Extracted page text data

+ + +

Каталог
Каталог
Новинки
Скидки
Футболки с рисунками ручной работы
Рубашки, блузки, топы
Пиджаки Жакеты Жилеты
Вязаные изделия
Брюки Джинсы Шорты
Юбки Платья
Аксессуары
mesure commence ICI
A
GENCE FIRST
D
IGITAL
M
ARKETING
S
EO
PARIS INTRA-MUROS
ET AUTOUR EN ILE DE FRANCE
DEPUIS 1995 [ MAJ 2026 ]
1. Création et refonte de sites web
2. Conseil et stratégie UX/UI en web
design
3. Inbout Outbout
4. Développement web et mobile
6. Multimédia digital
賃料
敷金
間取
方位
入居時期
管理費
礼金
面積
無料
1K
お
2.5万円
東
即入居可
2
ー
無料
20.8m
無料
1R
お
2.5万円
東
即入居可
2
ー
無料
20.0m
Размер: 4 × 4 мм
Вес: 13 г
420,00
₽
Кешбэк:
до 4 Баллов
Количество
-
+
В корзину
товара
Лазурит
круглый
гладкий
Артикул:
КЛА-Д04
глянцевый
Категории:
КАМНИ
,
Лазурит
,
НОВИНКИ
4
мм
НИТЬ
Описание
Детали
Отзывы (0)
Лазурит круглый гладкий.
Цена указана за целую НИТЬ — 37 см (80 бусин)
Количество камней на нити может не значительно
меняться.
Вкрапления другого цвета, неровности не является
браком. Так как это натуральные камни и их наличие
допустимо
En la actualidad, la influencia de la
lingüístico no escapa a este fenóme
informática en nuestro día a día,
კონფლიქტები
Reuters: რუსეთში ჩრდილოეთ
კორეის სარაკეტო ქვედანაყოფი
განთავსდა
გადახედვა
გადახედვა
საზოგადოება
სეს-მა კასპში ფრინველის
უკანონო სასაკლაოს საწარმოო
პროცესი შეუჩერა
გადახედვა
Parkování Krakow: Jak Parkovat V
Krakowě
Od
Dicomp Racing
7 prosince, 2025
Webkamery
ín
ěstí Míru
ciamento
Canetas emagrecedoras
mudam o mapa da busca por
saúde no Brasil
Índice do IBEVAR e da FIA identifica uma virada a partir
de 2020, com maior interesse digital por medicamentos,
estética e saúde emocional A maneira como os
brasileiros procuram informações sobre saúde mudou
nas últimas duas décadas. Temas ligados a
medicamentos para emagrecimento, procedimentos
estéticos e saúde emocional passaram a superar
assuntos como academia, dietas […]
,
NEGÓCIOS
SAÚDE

+ + +

PROBLEM REQUIREMENTS. Count the lines above that contain the word "digital". Write only the number.

REPLY TO THE TASK. 2